Schriftliche Dokumente geben auch Aufschluss über die Rechtsstellung der Frau in Mesopotamien. Sie konnten Eigentum, Sklaven und andere Wertgegenstände besitzen und erwerben; investieren ihre Mitgift nach Bedarf; sich an geschäftlichen Unternehmungen verschiedener Art beteiligen; und einen Rechtsstreit beginnen.
Gwendolyn Leick: „Historical Dictionary of Mesopotamia“, Historical Dictionaries of Ancient Civilizations and Historical Eras, Nr. 26, The Scarecrow Press: Lanham, Toronto, 2 2010 , S. 189.
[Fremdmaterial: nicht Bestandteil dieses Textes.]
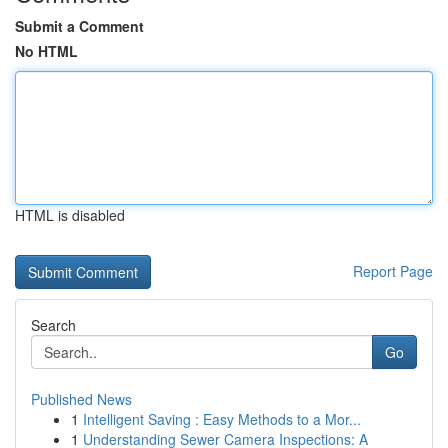
Submit a Comment
No HTML
HTML is disabled
Report Page
Search
Go
Published News
1
Intelligent Saving : Easy Methods to a Mor...
1
Understanding Sewer Camera Inspections: A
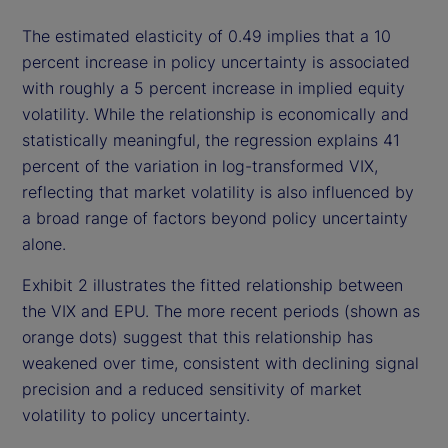
The estimated elasticity of 0.49 implies that a 10
percent increase in policy uncertainty is associated
with roughly a 5 percent increase in implied equity
volatility. While the relationship is economically and
statistically meaningful, the regression explains 41
percent of the variation in log-transformed VIX,
reflecting that market volatility is also influenced by
a broad range of factors beyond policy uncertainty
alone.
Exhibit 2 illustrates the fitted relationship between
the VIX and EPU. The more recent periods (shown as
orange dots) suggest that this relationship has
weakened over time, consistent with declining signal
precision and a reduced sensitivity of market
volatility to policy uncertainty.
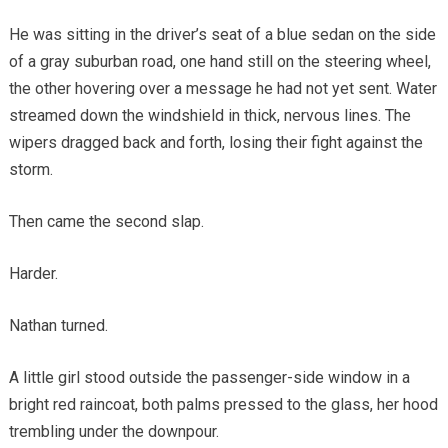
He was sitting in the driver’s seat of a blue sedan on the side
of a gray suburban road, one hand still on the steering wheel,
the other hovering over a message he had not yet sent. Water
streamed down the windshield in thick, nervous lines. The
wipers dragged back and forth, losing their fight against the
storm.
Then came the second slap.
Harder.
Nathan turned.
A little girl stood outside the passenger-side window in a
bright red raincoat, both palms pressed to the glass, her hood
trembling under the downpour.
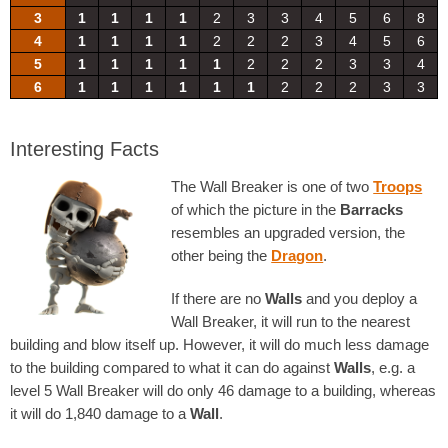
3
1
1
1
1
2
3
3
4
5
6
8
4
1
1
1
1
2
2
2
3
4
5
6
5
1
1
1
1
1
2
2
2
3
3
4
6
1
1
1
1
1
1
2
2
2
3
3
Interesting Facts
The Wall Breaker is one of two
Troops
of which the picture in the
Barracks
resembles an upgraded version, the
other being the
Dragon
.
If there are no
Walls
and you deploy a
Wall Breaker, it will run to the nearest
building and blow itself up. However, it will do much less damage
to the building compared to what it can do against
Walls
, e.g. a
level 5 Wall Breaker will do only 46 damage to a building, whereas
it will do 1,840 damage to a
Wall
.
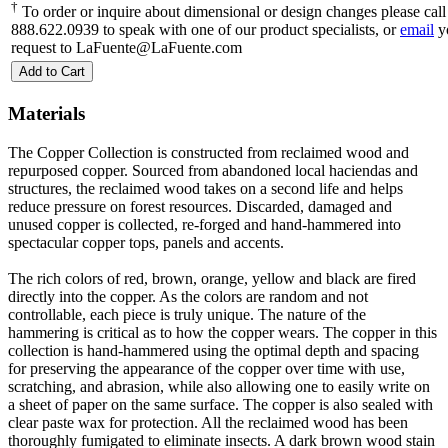
†
To order or inquire about dimensional or design changes please call
888.622.0939 to speak with one of our product specialists, or
email
y
request to LaFuente@LaFuente.com
Add to Cart
Materials
The Copper Collection is constructed from reclaimed wood and
repurposed copper. Sourced from abandoned local haciendas and
structures, the reclaimed wood takes on a second life and helps
reduce pressure on forest resources. Discarded, damaged and
unused copper is collected, re-forged and hand-hammered into
spectacular copper tops, panels and accents.
The rich colors of red, brown, orange, yellow and black are fired
directly into the copper. As the colors are random and not
controllable, each piece is truly unique. The nature of the
hammering is critical as to how the copper wears. The copper in this
collection is hand-hammered using the optimal depth and spacing
for preserving the appearance of the copper over time with use,
scratching, and abrasion, while also allowing one to easily write on
a sheet of paper on the same surface. The copper is also sealed with
clear paste wax for protection. All the reclaimed wood has been
thoroughly fumigated to eliminate insects. A dark brown wood stain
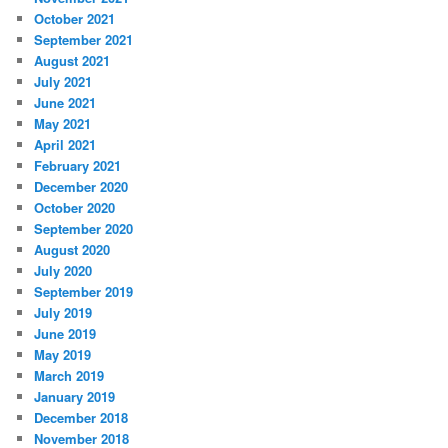
October 2021
September 2021
August 2021
July 2021
June 2021
May 2021
April 2021
February 2021
December 2020
October 2020
September 2020
August 2020
July 2020
September 2019
July 2019
June 2019
May 2019
March 2019
January 2019
December 2018
November 2018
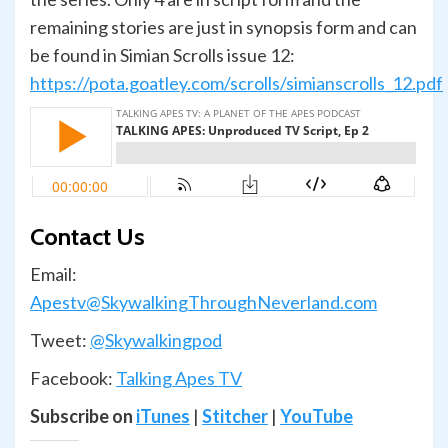
remaining stories are just in synopsis form and can
be found in Simian Scrolls issue 12:
https://pota.goatley.com/scrolls/simianscrolls_12.pdf
Contact Us
Email:
Apestv@SkywalkingThroughNeverland.com
Tweet:
@Skywalkingpod
Facebook:
Talking Apes TV
Subscribe on
iTunes
|
Stitcher
|
YouTube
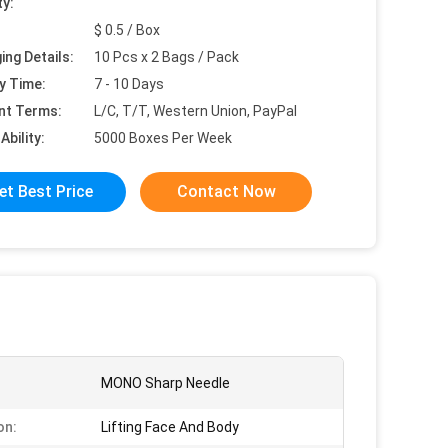
ty:
$ 0.5 / Box
ing Details:
10 Pcs x 2 Bags / Pack
y Time:
7 - 10 Days
nt Terms:
L/C, T/T, Western Union, PayPal
Ability:
5000 Boxes Per Week
et Best Price
Contact Now
MONO Sharp Needle
on:
Lifting Face And Body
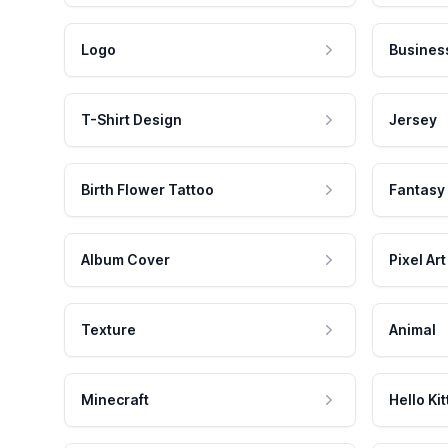
Logo
Busines
T-Shirt Design
Jersey
Birth Flower Tattoo
Fantasy
Album Cover
Pixel Art
Texture
Animal
Minecraft
Hello Kit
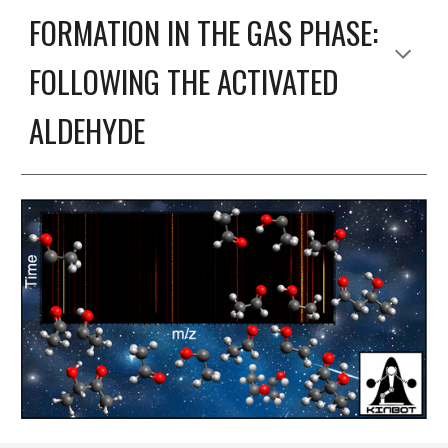
FORMATION IN THE GAS PHASE:
FOLLOWING THE ACTIVATED
ALDEHYDE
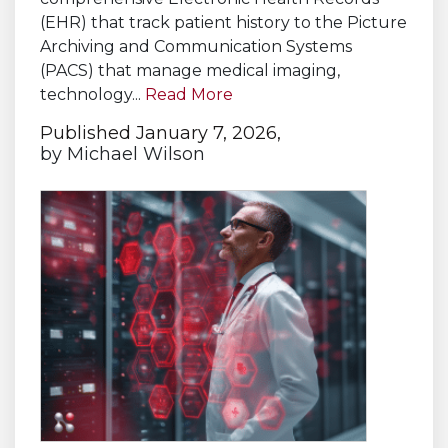
(EHR) that track patient history to the Picture
Archiving and Communication Systems
(PACS) that manage medical imaging,
technology...
Read More
Published January 7, 2026,
by
Michael Wilson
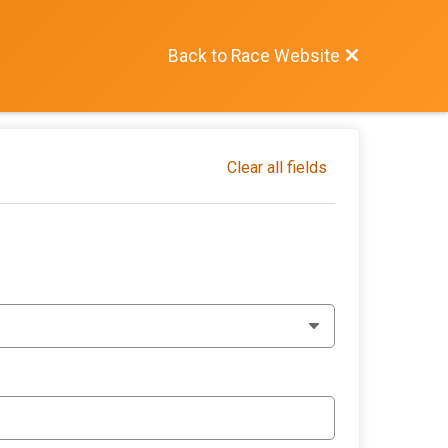
Back to Race Website
Clear all fields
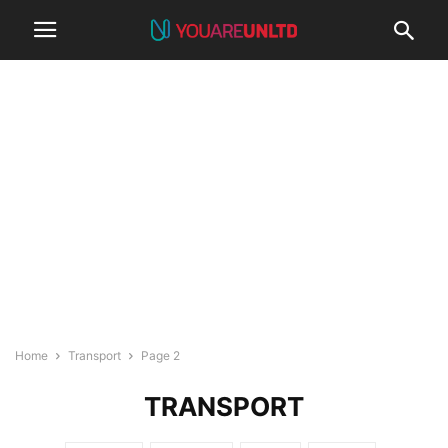
Home
Transport
Page 2
TRANSPORT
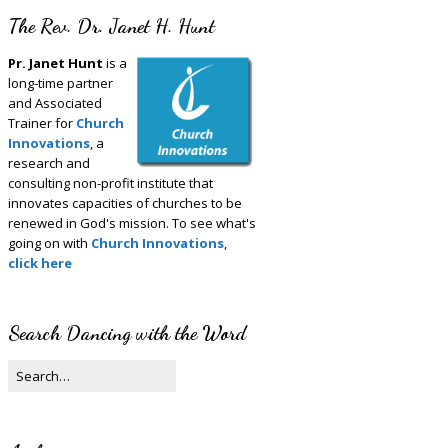
The Rev. Dr. Janet H. Hunt
Pr. Janet Hunt
is a
long-time partner
and Associated
Trainer for
Church
Innovations
, a
research and
consulting non-profit institute that
innovates capacities of churches to be
renewed in God's mission. To see what's
going on with
Church Innovations
,
click here
Search Dancing with the Word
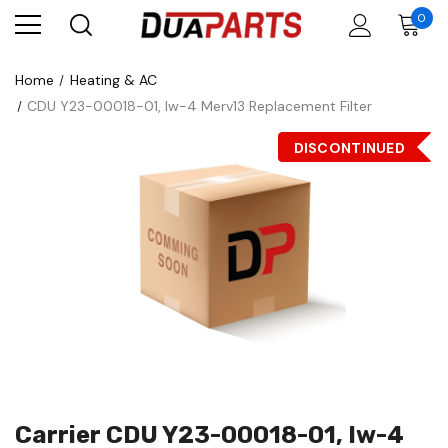
0
Home
Heating & AC
CDU Y23-00018-01, Iw-4 Merv13 Replacement Filter
DISCONTINUED
Carrier CDU Y23-00018-01, Iw-4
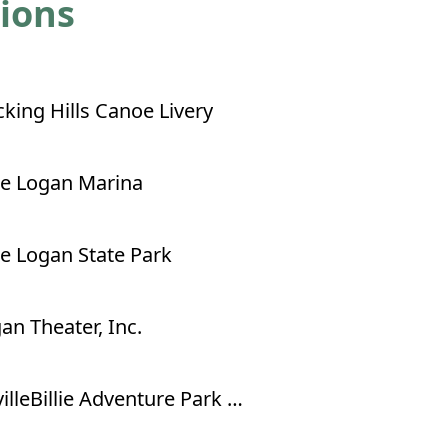
tions
king Hills Canoe Livery
e Logan Marina
e Logan State Park
an Theater, Inc.
NevilleBillie Adventure Park - Ropes Course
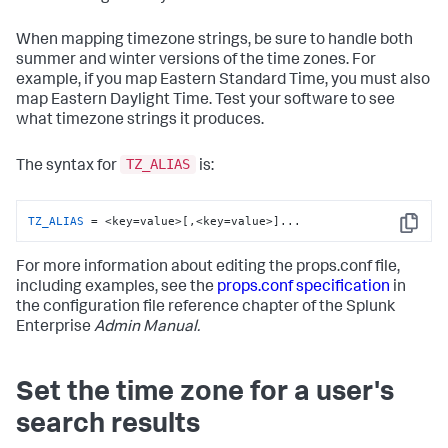
When mapping timezone strings, be sure to handle both
summer and winter versions of the time zones. For
example, if you map Eastern Standard Time, you must also
map Eastern Daylight Time. Test your software to see
what timezone strings it produces.
TZ_ALIAS
The syntax for
is:
TZ_ALIAS
 = <key=value>[,<key=value>]...
Copy
For more information about editing the props.conf file,
including examples, see the
props.conf specification
in
the configuration file reference chapter of the Splunk
Enterprise
Admin Manual.
Set the time zone for a user's
search results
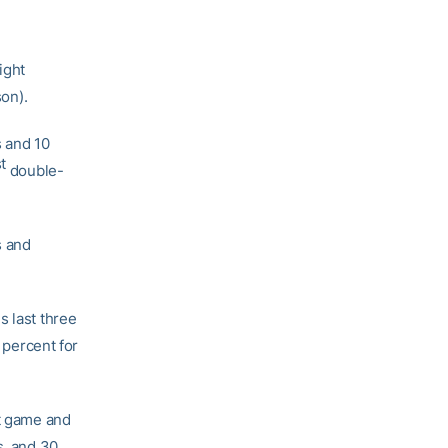
ight
son).
s and 10
t
double-
s and
s last three
 percent for
ht game and
s, and 30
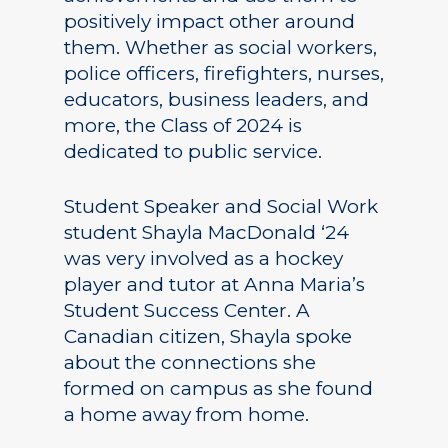
positively impact other around
them. Whether as social workers,
police officers, firefighters, nurses,
educators, business leaders, and
more, the Class of 2024 is
dedicated to public service.
Student Speaker and Social Work
student Shayla MacDonald ‘24
was very involved as a hockey
player and tutor at Anna Maria’s
Student Success Center. A
Canadian citizen, Shayla spoke
about the connections she
formed on campus as she found
a home away from home.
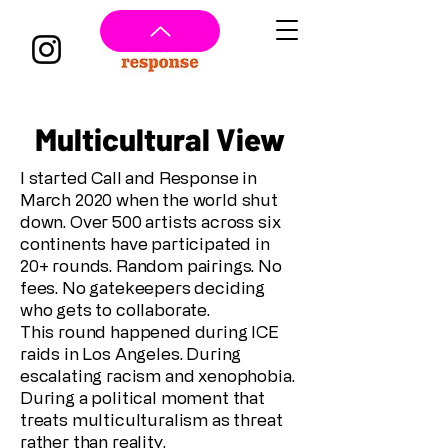
Multicultural View
I started Call and Response in
March 2020 when the world shut
down. Over 500 artists across six
continents have participated in
20+ rounds. Random pairings. No
fees. No gatekeepers deciding
who gets to collaborate.
This round happened during ICE
raids in Los Angeles. During
escalating racism and xenophobia.
During a political moment that
treats multiculturalism as threat
rather than reality.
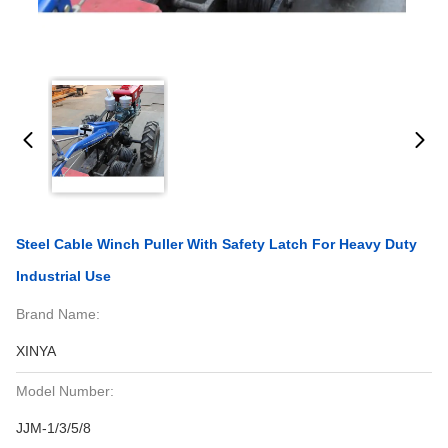
Steel Cable Winch Puller With Safety Latch For Heavy Duty
Industrial Use
Brand Name:
XINYA
Model Number:
JJM-1/3/5/8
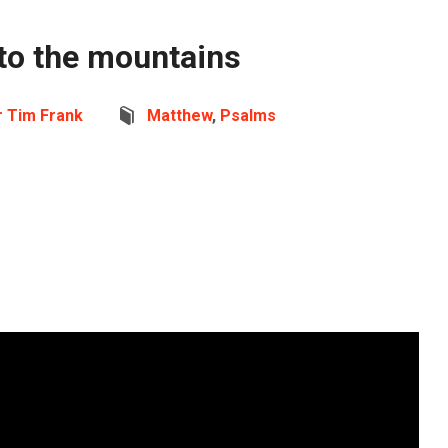
s to the mountains
r Tim Frank
Matthew
,
Psalms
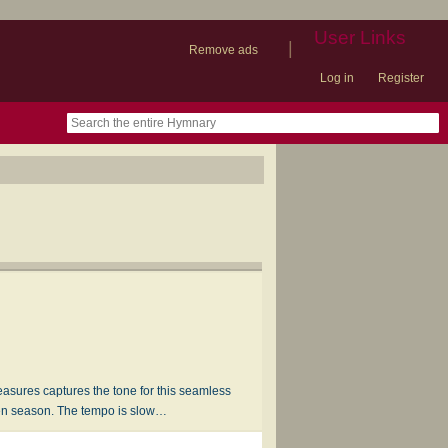
User Links
|
Remove ads
Log in
Register
book
itter)
nteer
ums
og
easures captures the tone for this seamless
ten season. The tempo is slow…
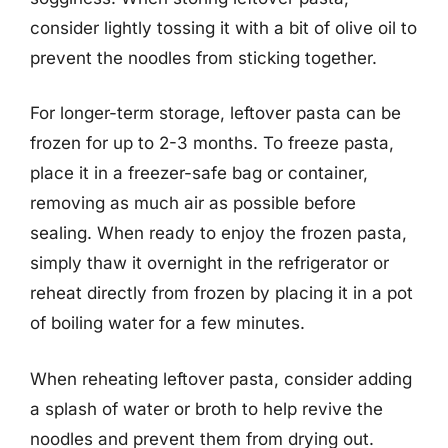
consider lightly tossing it with a bit of olive oil to
prevent the noodles from sticking together.
For longer-term storage, leftover pasta can be
frozen for up to 2-3 months. To freeze pasta,
place it in a freezer-safe bag or container,
removing as much air as possible before
sealing. When ready to enjoy the frozen pasta,
simply thaw it overnight in the refrigerator or
reheat directly from frozen by placing it in a pot
of boiling water for a few minutes.
When reheating leftover pasta, consider adding
a splash of water or broth to help revive the
noodles and prevent them from drying out.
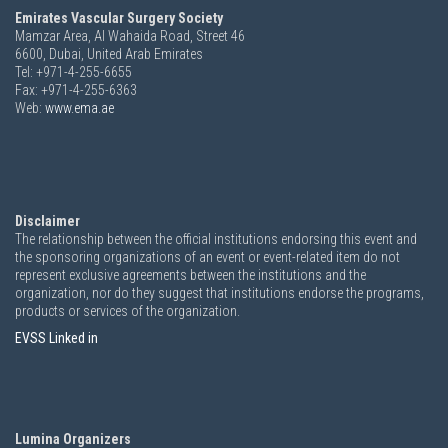
Emirates Vascular Surgery Society
Mamzar Area, Al Wahaida Road, Street 46
6600,
Dubai, United Arab Emirates
Tel: +971-4-255-6655
Fax: +971-4-255-6363
Web:
www.ema.ae
Disclaimer
The relationship between the official institutions endorsing this event and
the sponsoring organizations of an event or event-related item do not
represent exclusive agreements between the institutions and the
organization, nor do they suggest that institutions endorse the programs,
products or services of the organization.
EVSS Linked in
Lumina Organizers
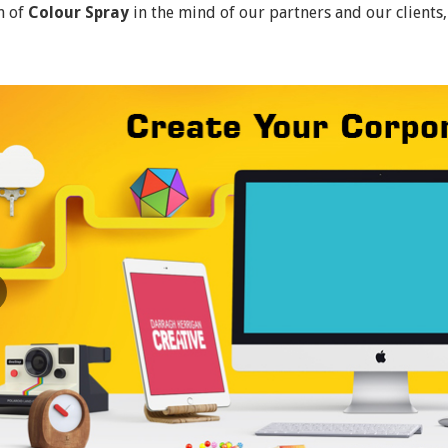
n of
Colour Spray
in the mind of our partners and our clients,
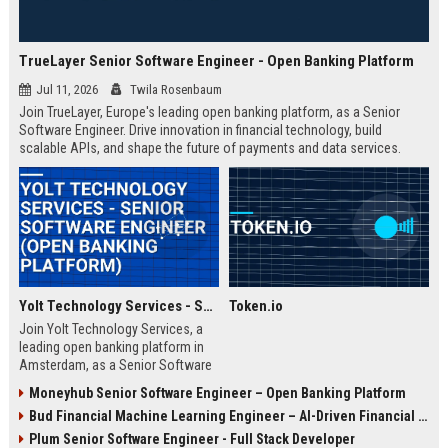
TrueLayer Senior Software Engineer - Open Banking Platform
Jul 11, 2026
Twila Rosenbaum
Join TrueLayer, Europe's leading open banking platform, as a Senior
Software Engineer. Drive innovation in financial technology, build
scalable APIs, and shape the future of payments and data services.
Yolt Technology Services - Senior Software Engineer (Open Banking Platform)
Token.io
Join Yolt Technology Services, a
leading open banking platform in
Amsterdam, as a Senior Software
Engineer. Drive innovation in
Moneyhub Senior Software Engineer – Open Banking Platform
payment initiation and account
Bud Financial Machine Learning Engineer – AI-Driven Financial Analytics
information services while building
scalable microservices.
Plum Senior Software Engineer - Full Stack Developer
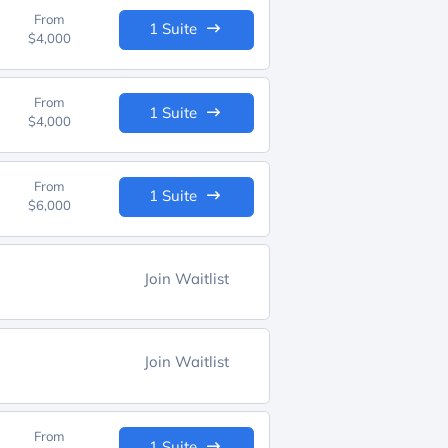
From
1 Suite
$4,000
From
1 Suite
$4,000
From
1 Suite
$6,000
Join Waitlist
Join Waitlist
From
1 Suite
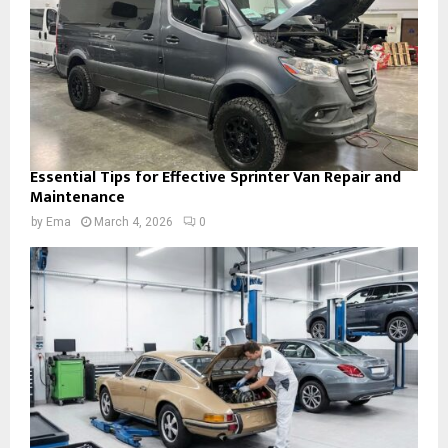
Essential Tips for Effective Sprinter Van Repair and
Maintenance
by
Ema
March 4, 2026
0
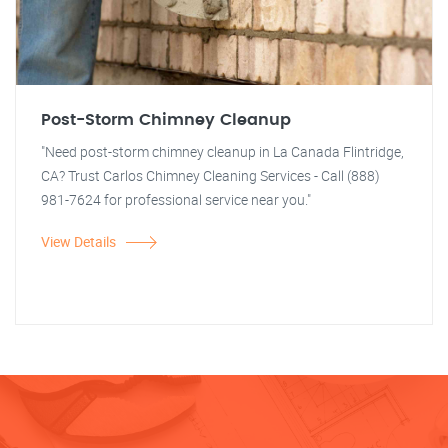
Post-Storm Chimney Cleanup
"Need post-storm chimney cleanup in La Canada Flintridge,
CA? Trust Carlos Chimney Cleaning Services - Call (888)
981-7624 for professional service near you."
View Details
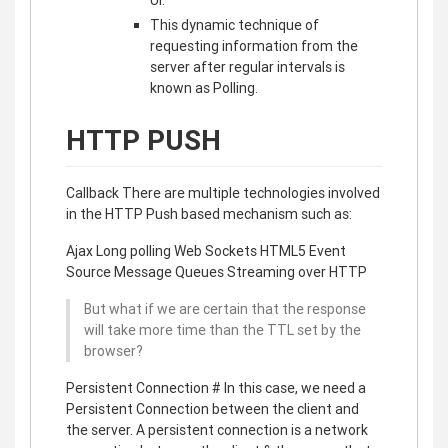
UI.
This dynamic technique of
requesting information from the
server after regular intervals is
known as Polling.
HTTP PUSH
Callback There are multiple technologies involved
in the HTTP Push based mechanism such as:
Ajax Long polling Web Sockets HTML5 Event
Source Message Queues Streaming over HTTP
But what if we are certain that the response
will take more time than the TTL set by the
browser?
Persistent Connection # In this case, we need a
Persistent Connection between the client and
the server. A persistent connection is a network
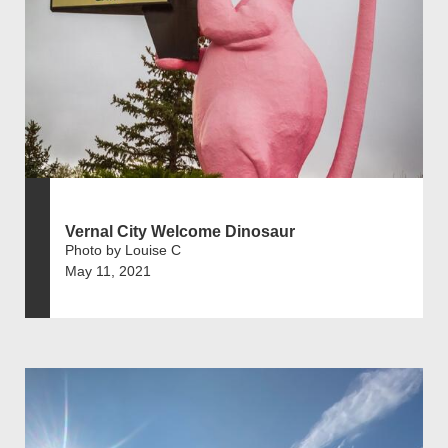
Vernal City Welcome Dinosaur
Photo by Louise C
May 11, 2021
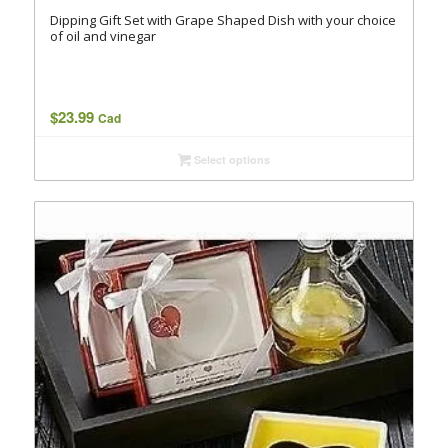
Dipping Gift Set with Grape Shaped Dish with your choice
of oil and vinegar
$
23.99
Cad
Select options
Fazit: Graeber betont weitgehend zu Recht, dass die allgemeine gesellschaftliche Stellung der Frau in der Region viel gleichberechtigter war als in der durch und durch patriarchalischen Gegenwart, die aufgrund von Schriftbezügen, die die wahrgenommene Geschichte lange Zeit dominierten, als von nahezu ewiger Gerechtigkeit galt zum Nennwert. Ein Unterschied zum Patriarchat ist nicht automatisch das Gegenteil, in diesem Fall Matriarchat. Was er hoffentlich meint, ist nicht die Herrschaft der Frauen, sondern viel mehr egalitäre Gleichberechtigung als erwartet.


Eine interessante Zusammenfassung über die aktuelle Forschung zu The Role of Women in Ancient Sumer wurde 2013 von Laura Valeri verfasst, leider ohne weitere Hinweise.
Danke an @J Asia , dass du das gefunden und mich darauf aufmerksam gemacht hast.

Auf „ … viel gleichberechtigter als im durch und durch patriarchalischen Jetzt “ stützt sich dies durch einen Linguisten, „ The Role of Women in Ancient Sumer “. Nicht ganz ein Historiker, aber immerhin ein Professor.
Der Kodex war ein Schlag gegen die sexuelle Freiheit der Frauen - oder? Sie scheinen anzunehmen (entweder das oder haben anderweitig keine ausreichenden Beweise vorgelegt), dass Ehebruch nach (vorpatriarchalischem) Recht nicht strafbar war, als Frauen mehr Sichtbarkeit und/oder Beschäftigungsprivilegien genossen. Arzt zu sein (eines der angeführten Beispiele) befreit einen schließlich nicht davon, beispielsweise Bestechungsgelder anzunehmen. In alten, vorsäkularen Gesellschaften hätte dasselbe (wohl) auch über Ehebruch gesagt werden können.